A Verifiable Credential is a W3C-standard data model for expressing digital credentials in a way that is cryptographically secure, privacy-respecting, and machine-verifiable. It uses digital signatures and Decentralized Identifiers (DIDs) to bind a set of claims about a subject to a trusted issuer, enabling instant, offline verification without contacting the original credential authority.
Glossary
Verifiable Credential

What is a Verifiable Credential?
A Verifiable Credential (VC) is a tamper-evident, cryptographically verifiable digital credential that conforms to W3C standards, representing claims made by an issuer about a subject.

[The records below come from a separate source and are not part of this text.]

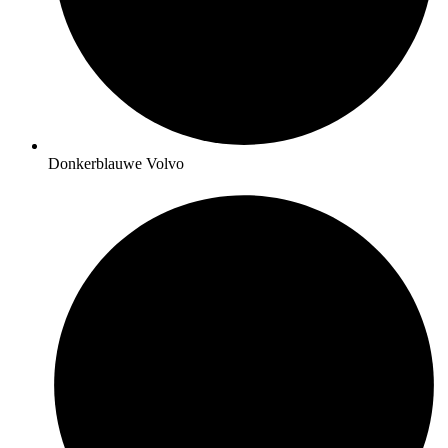
Donkerblauwe Volvo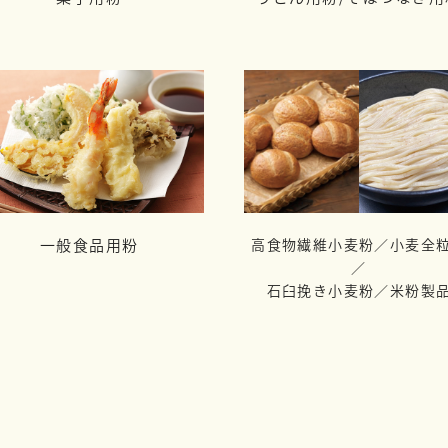
一般食品用粉
高食物繊維小麦粉／小麦全
／
石臼挽き小麦粉／米粉製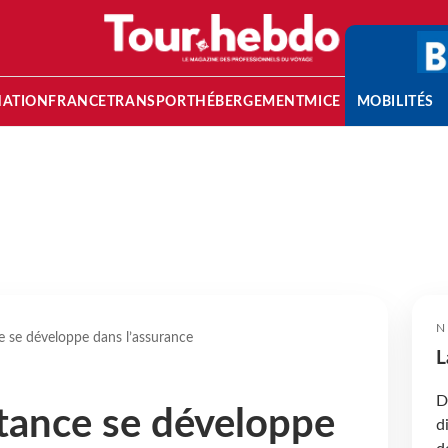
NATION
FRANCE
TRANSPORT
HÉBERGEMENT
MICE
MOBILITÉS
N
e se développe dans l’assurance
L
D
tance se développe
d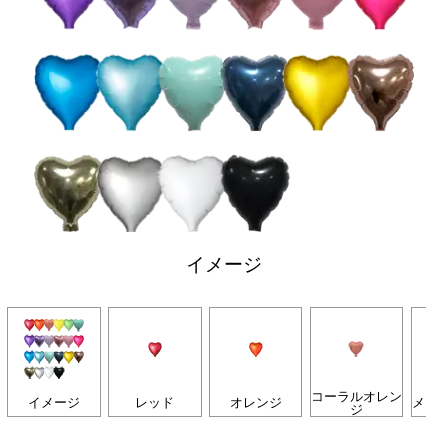
イメージ
コーラルオレン
イメージ
レッド
オレンジ
メロ
ジ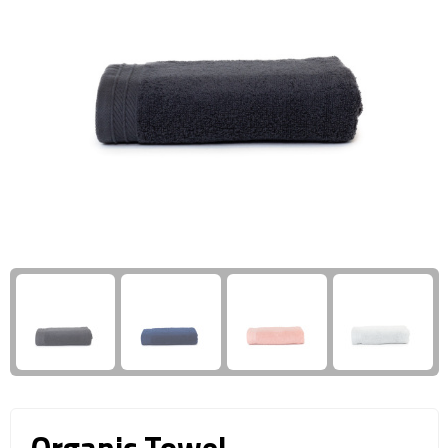
Giftcards
Business trolleys
Wellness Giftsets
Documententassen
Kledingtassen
Laptophoezen & -tassen
Tablettassen
Reistassen & Trolleys
Reistassen
Trolleys
Reistas trolleys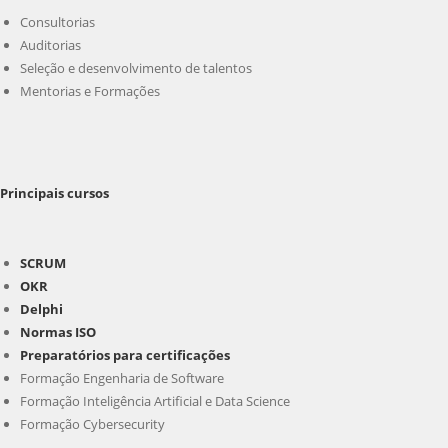
Consultorias
Auditorias
Seleção e desenvolvimento de talentos
Mentorias e Formações
Principais cursos
SCRUM
OKR
Delphi
Normas ISO
Preparatórios para certificações
Formação Engenharia de Software
Formação Inteligência Artificial e Data Science
Formação Cybersecurity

Unlike physical credentials, VCs support selective disclosure and zero-knowledge proofs (ZKPs), allowing holders to reveal only the minimum necessary data to a verifier. This architecture establishes a trust triangle between issuer, holder, and verifier, forming the cryptographic foundation for decentralized identity systems and content credentialing frameworks like the C2PA standard.
Core Properties of Verifiable Credentials
A Verifiable Credential is a tamper-evident, cryptographically verifiable digital credential that conforms to W3C standards. Its architecture is defined by a set of core properties that ensure trust, privacy, and interoperability in decentralized identity systems.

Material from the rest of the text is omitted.